[Transcribed page contents]
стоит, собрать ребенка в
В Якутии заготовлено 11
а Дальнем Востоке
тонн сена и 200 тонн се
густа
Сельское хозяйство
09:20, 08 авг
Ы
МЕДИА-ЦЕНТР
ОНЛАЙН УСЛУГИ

■ **TO DO**
Start to finish, copy the records above with no differences.

■ **YOUR RESPONSE**
стоит, собрать ребенка в
В Якутии заготовлено 11
а Дальнем Востоке
тонн сена и 200 тонн се
густа
Сельское хозяйство
09:20, 08 авг
Ы
МЕДИА-ЦЕНТР
ОНЛАЙН УСЛУГИ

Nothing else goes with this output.